Friday, July 14, 2017

Zimbabwean Foot Safari



Mana Pools - Zimbabwe - June 2017


It's always a thrill going on a safari anywhere in Africa, but once you've experienced a foot safari, you might never go back to viewing animals from the confines





 of a vehicle.



It's hard describing what it's like walking amongst wild animals, leaving the safety of a car behind – exhilarating, nerve-racking, and, at times, even terrifying.



The risk is well worth it getting the opportunity to interact with animals in their environment and being able to creep to within feet of the planet's most exotic and dangerous creatures.






My sister-in-law took this shot after I slide up on my backside 








right next to






a couple of wild dogs. Don't worry, Mom, wild dogs are normally not aggressive toward humans, although they are ferocious hunters.





My family and I decided to explore Mana Pools with one of Africa's top guides, Stretch Ferreira, a legendary tracker who's known for sometimes pushing things to the limit in his quest to lead his guests ever closer to animals.





Once Stretch drives to the vicinity of the wildlife, it's out of the car. His rules are simple – no talking; always follow in a single-file line behind the rifle-carrying guide;






and even if an animal charges, never, under any circumstances, run.






Running triggers an animal's natural instincts to chase after its prey. Chances are slim that any human is ever going to win a footrace with a wild animal.

On two occasions, animals did charge our group. The first was an aggressive, cantankerous elephant named "The Donald," who decided he didn't want us around, so ran to within a few yards to intimidate us. Then, unexpectedly, he resumed his charge, just stopping a couple of strides away from crushing us.

"I'm getting too old for this," said Stretch, still shaking from the experience. "Did anyone get a photograph?" I hadn't had time to breathe, let along pull out my camera.

Accidents can happen.





A guide told me a few years ago a similar charge occurred in Hwange National Park, also in Zimbabwe. One of the frightened guests at the rear of the line decided to run, resulting in the elephant plowing through to get at the fleeing tourist. Two people died.

During our trip, we also had a frightening experience with a lioness, furious that we got too close to her cubs. It wasn't intentional. We walked through some thick brush, unaware that the cubs were present.

Trust me. You never want to hear the roar of an angry, mother lion, especially as it's dashing towards you. Fortunately, we were able to back away in time.

Despite the potential dangers, Stretch has been tracking animals for decades, and – as crazy as it might sound –  we all trusted him with our lives, even while paddling through crocodile and hippo-infested waters.





Stretch is the owner of Goliath Safaris. I can't say enough about his guiding abilities, his camp, and Mana Pools, in general.





I would highly recommend a visit. If not Goliath, at least once in your life, seek out a foot safari. There's no better way to interact with animals on their terms.


Saturday, July 1, 2017

Tracking Apes in Uganda





You're looking at humanity's closest relative – the chimpanzee, which shares about 99% of our DNA.

While studying their human-like





features and mannerisms,











it's easy to understand why we have so much in common









with the animals.









These chimps live in Kibale Forest National Park in the mountains of southern Uganda.




This isn't a fenced-in zoo. The chimps roam freely across the 296-square mile park.
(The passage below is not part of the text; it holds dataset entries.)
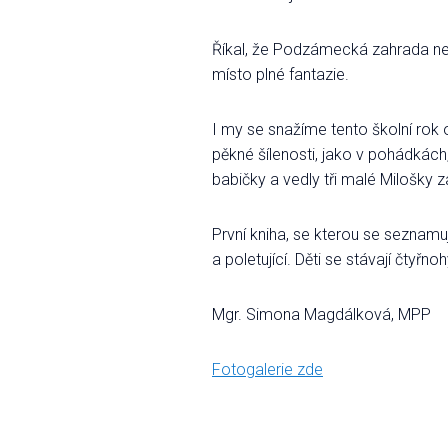
Říkal, že Podzámecká zahrada není
místo plné fantazie.
I my se snažíme tento školní ro
pěkné šílenosti, jako v pohádkách
babičky a vedly tři malé Milošky
První kniha, se kterou se seznamu
a poletující. Děti se stávají čtyřn
Mgr. Simona Magdálková, MPP
Fotogalerie zde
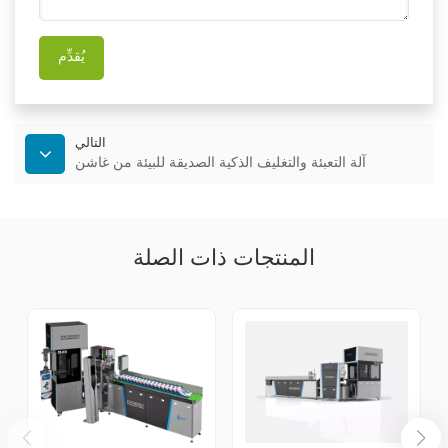
يُقدِّم
التالي
آلة التعبئة والتغليف الذكية الصديقة للبيئة من غاشن
المنتجات ذات الصلة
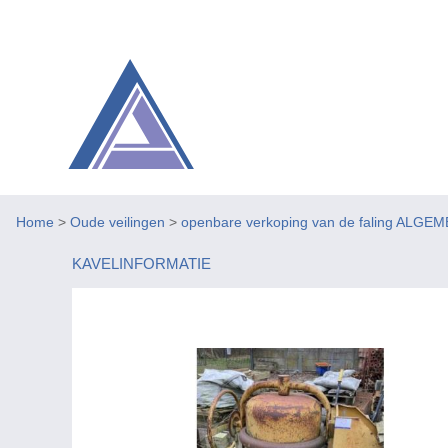
Home
>
Oude veilingen
>
openbare verkoping van de faling AL
KAVELINFORMATIE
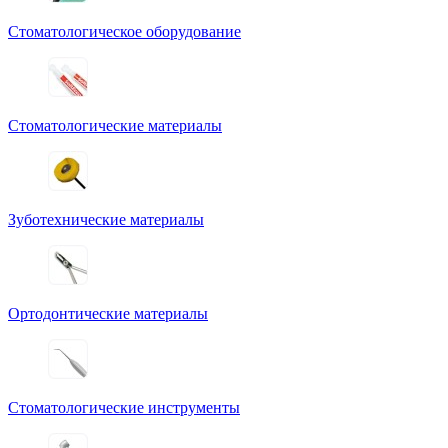
Стоматологическое оборудование
Стоматологические материалы
Зуботехнические материалы
Ортодонтические материалы
Стоматологические инструменты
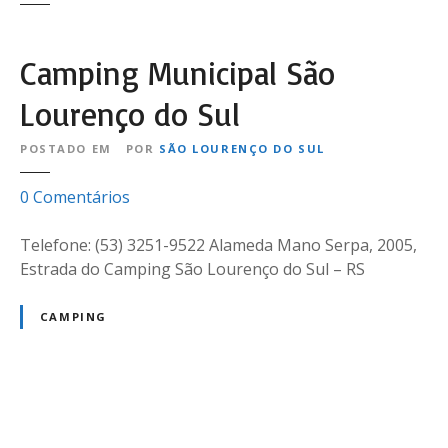
Camping Municipal São
Lourenço do Sul
POSTADO EM
POR
SÃO LOURENÇO DO SUL
e
0
Comentários
m
C
Telefone: (53) 3251-9522 Alameda Mano Serpa, 2005,
a
Estrada do Camping São Lourenço do Sul – RS
m
p
CAMPING
i
n
g
M
N
u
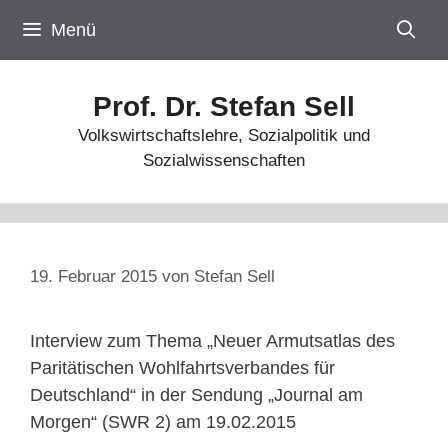
Zum
Menü
Inhalt
springen
Prof. Dr. Stefan Sell
Volkswirtschaftslehre, Sozialpolitik und
Sozialwissenschaften
19. Februar 2015
von
Stefan Sell
Interview zum Thema „Neuer Armutsatlas des
Paritätischen Wohlfahrtsverbandes für
Deutschland“ in der Sendung „Journal am
Morgen“ (SWR 2) am 19.02.2015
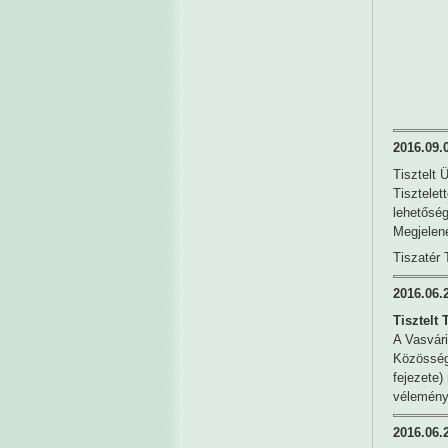
2016.09.
Tisztelt 
Tisztelet
lehetősé
Megjelen
Tiszatér 
2016.06.
Tisztelt 
A Vasvári
Közösségi
fejezete)
vélemény
2016.06.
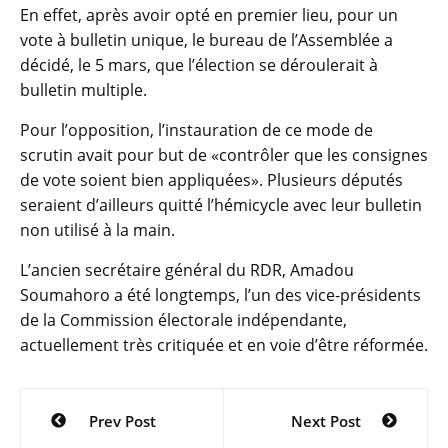
En effet, après avoir opté en premier lieu, pour un
vote à bulletin unique, le bureau de l’Assemblée a
décidé, le 5 mars, que l’élection se déroulerait à
bulletin multiple.
Pour l’opposition, l’instauration de ce mode de
scrutin avait pour but de «contrôler que les consignes
de vote soient bien appliquées». Plusieurs députés
seraient d’ailleurs quitté l’hémicycle avec leur bulletin
non utilisé à la main.
L’ancien secrétaire général du RDR, Amadou
Soumahoro a été longtemps, l’un des vice-présidents
de la Commission électorale indépendante,
actuellement très critiquée et en voie d’être réformée.
Navigation
Prev Post
Next Post
de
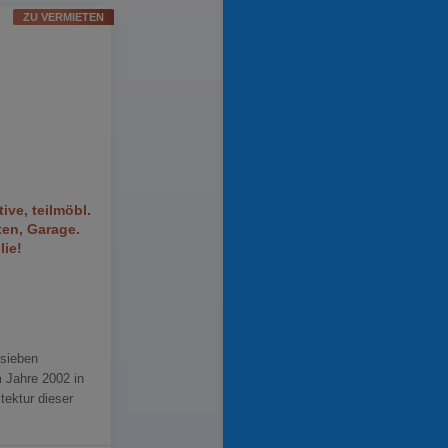
ZU VERMIETEN
ve, teilmöbl.
ten, Garage.
lie!
 sieben
 Jahre 2002 in
tektur dieser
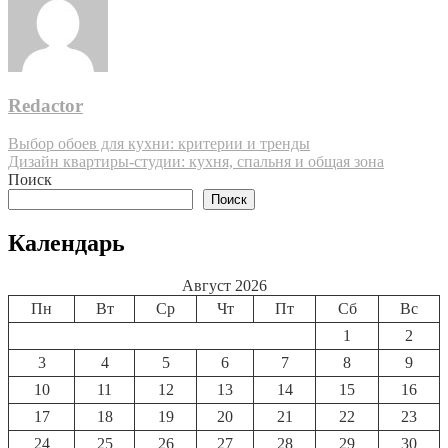
Redactor
Навигация
Выбор обоев для кухни: критерии и тренды
Дизайн квартиры-студии: кухня, спальня и общая зона
по
Поиск
записям
Поиск
Календарь
Август 2026
Пн
Вт
Ср
Чт
Пт
Сб
Вс
1
2
3
4
5
6
7
8
9
10
11
12
13
14
15
16
17
18
19
20
21
22
23
24
25
26
27
28
29
30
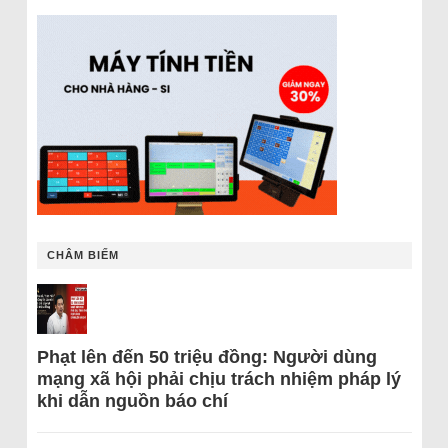
CHÂM BIẾM
Phạt lên đến 50 triệu đồng: Người dùng
mạng xã hội phải chịu trách nhiệm pháp lý
khi dẫn nguồn báo chí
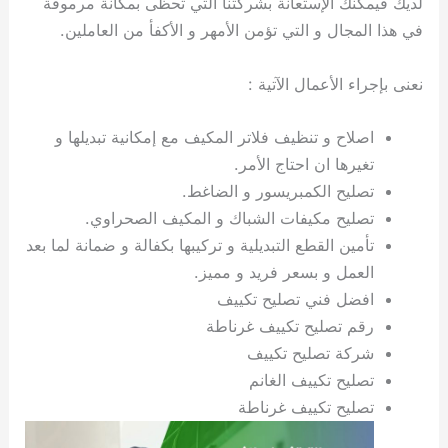
لديك فيمكنك الإستعانة بشركتنا التي تحظى بمكانة مرموقة
ي
ت
ت
ك
خ
في هذا المجال و التي تؤمن الأمهر و الأكفأ من العاملين.
ب
و
ي
ا
ع
ص
ل
ا
نعنى بإجراء الأعمال الآتية :
ك
د
و
ي
اصلاح و تنظيف فلاتر المكيف مع إمكانية تبديلها و
ي
ة
تغيرها ان احتاج الأمر.
ت
تصليح الكمبريسور و الضاغط.
تصليح مكيفات الشباك و المكيف الصحراوي.
تأمين القطع التبديلية و تركيبها بكفالة و ضمانة لما بعد
العمل و بسعر فريد و مميز.
افضل فني تصليح تكييف
رقم تصليح تكييف غرناطة
شركة تصليح تكييف
تصليح تكييف الغانم
تصليح تكييف غرناطة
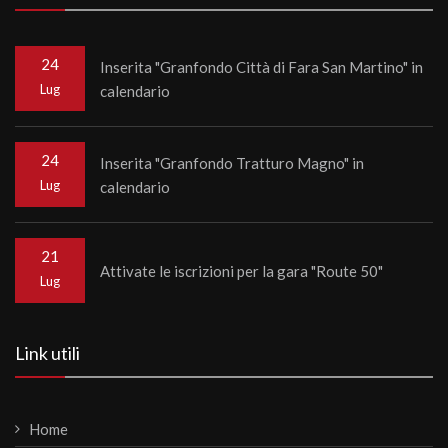
24
Inserita "Granfondo Città di Fara San Martino" in
Lug
calendario
24
Inserita "Granfondo Tratturo Magno" in
Lug
calendario
21
Attivate le iscrizioni per la gara "Route 50"
Lug
Link utili
Home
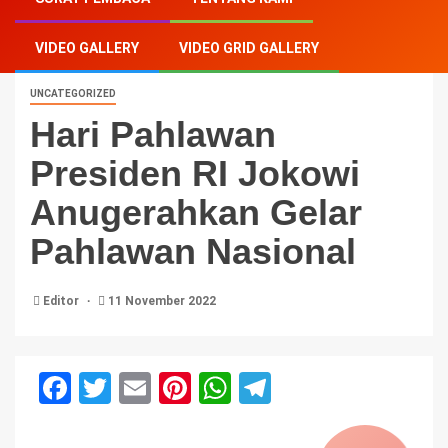
Jokowi Anugerahkan Gelar Pahlawan Nasional
VIDEO GALLERY
VIDEO GRID GALLERY
UNCATEGORIZED
Hari Pahlawan
Presiden RI Jokowi
Anugerahkan Gelar
Pahlawan Nasional
Editor
11 November 2022
Facebook
Twitter
Email
Pinterest
WhatsApp
Telegram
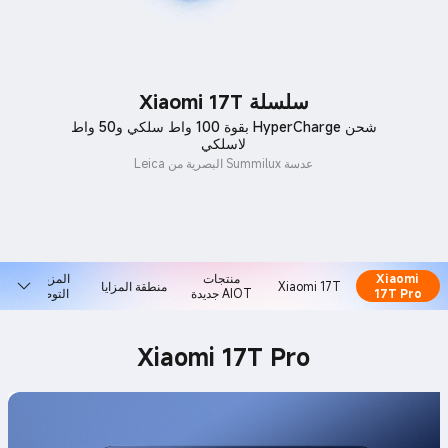
سلسلة Xiaomi 17T
شحن HyperCharge بقوة 100 واط سلكي و50 واط
لاسلكي
عدسة Summilux البصرية من Leica
Xiaomi
منتجات
المزيد من
Xiaomi 17T
منطقة المزايا
17T Pro
AIOT جديدة
التوصيات
Xiaomi 17T Pro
It's possible to follow the animals for two or three hours or through an all-day habituation experience. I had the thrill of tracking the primates for 11 hours. 





The park contains about 1,500 chimpanzees, the largest population of the primates in Uganda.





Humanity's second-closest relative is the gorilla, which shares about 98% of our DNA. The endangered mountain gorilla is found in just two spots in Africa. About half of the world's remaining 800 mountain gorillas live in Uganda's Bwindi Impenetrable National Park. The rest are spread out over the Virunga mountains bordering the Democratic Republic of Congo, Uganda, and Rwanda.




I decided to visit Bwindi. The permits aren't cheap. It costs $600 in Uganda, while the Democratic Republic of Congo charges $450, and Rwanda just raised its fees to $1,500.

But I took comfort in knowing that the fees go toward conservation, and if it weren't for tourism, the gorillas would have been wiped out years ago.




The hike isn't easy. It can take a few minutes or even hours to locate the animals. It took us almost two hours; however, it was worth the effort to witness the magnificent primates firsthand.




Because humans can pass diseases to gorillas, visitors are only able to spend one hour with the apes. Also, guests are not allowed to get any closer than seven meters (22 feet) from the animals; however, sometimes, the gorillas take matters into their own hands.

While I was standing on a trail in thick foliage, a young male decided he wanted to walk down the same path I was occupying.

A nearby tracker calmly told me, "Don't move, and whatever you do, don't run." The gorilla slowly crawled up to me and just worked his way around, leaving me untouched.

If you're interested in seeing the gorillas, it's best to book well in advance because daily permits are limited. 

Both Uganda and Rwanda suffered through long years of political and economic strife; however, now  the countries have turned things around for the better, offering wildlife encounters unavailable anywhere else on Earth.